YOUR INSTRUCTIONS
Check each line of the entries. Copy the ones that contain the string "BikePortland".

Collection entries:
◇ ◇ ◇ ◇

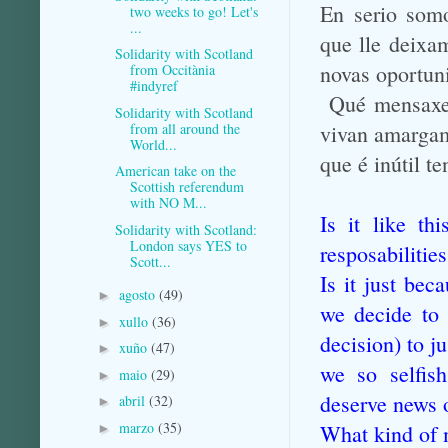
En serio somo
two weeks to go! Let's
...
que lle deixa
Solidarity with Scotland
novas oportun
from Occitània
#indyref
Qué mensaxe l
Solidarity with Scotland
from all around the
vivan amargam
World...
que é inútil 
American take on the
Scottish referendum
with NO M...
Is it like t
Solidarity with Scotland:
London says YES to
resposabilitie
Scott...
Is it just bec
agosto
(49)
►
we decide to
xullo
(36)
►
decision) to
j
xuño
(47)
►
we so selfis
maio
(29)
►
deserve news 
abril
(32)
►
marzo
(35)
What kind of 
►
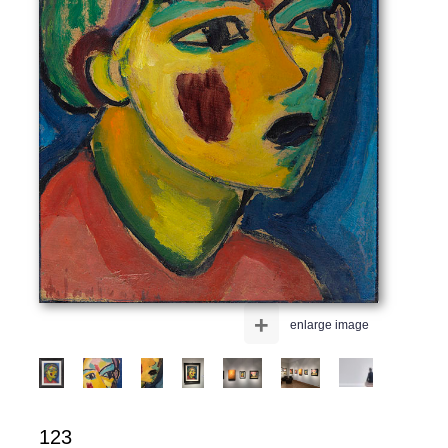
+
enlarge image
123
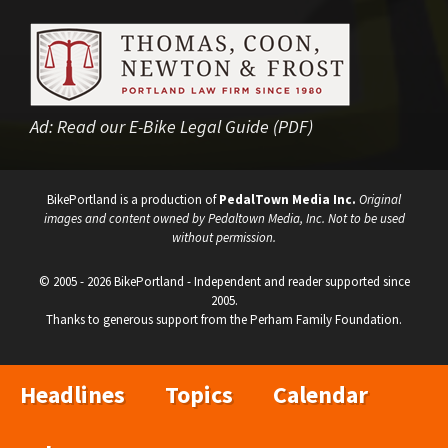
Ad:
Read our E-Bike Legal Guide (PDF)
BikePortland is a production of
PedalTown Media Inc.
Original
images and content owned by Pedaltown Media, Inc. Not to be used
without permission.
© 2005 - 2026 BikePortland - Independent and reader supported since
2005.
Thanks to generous support from the Perham Family Foundation.
Headlines
Topics
Calendar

◇ ◇ ◇ ◇

ANSWER TO THE PROBLEM
BikePortland is a production of
© 2005 - 2026 BikePortland - Independent and reader supported since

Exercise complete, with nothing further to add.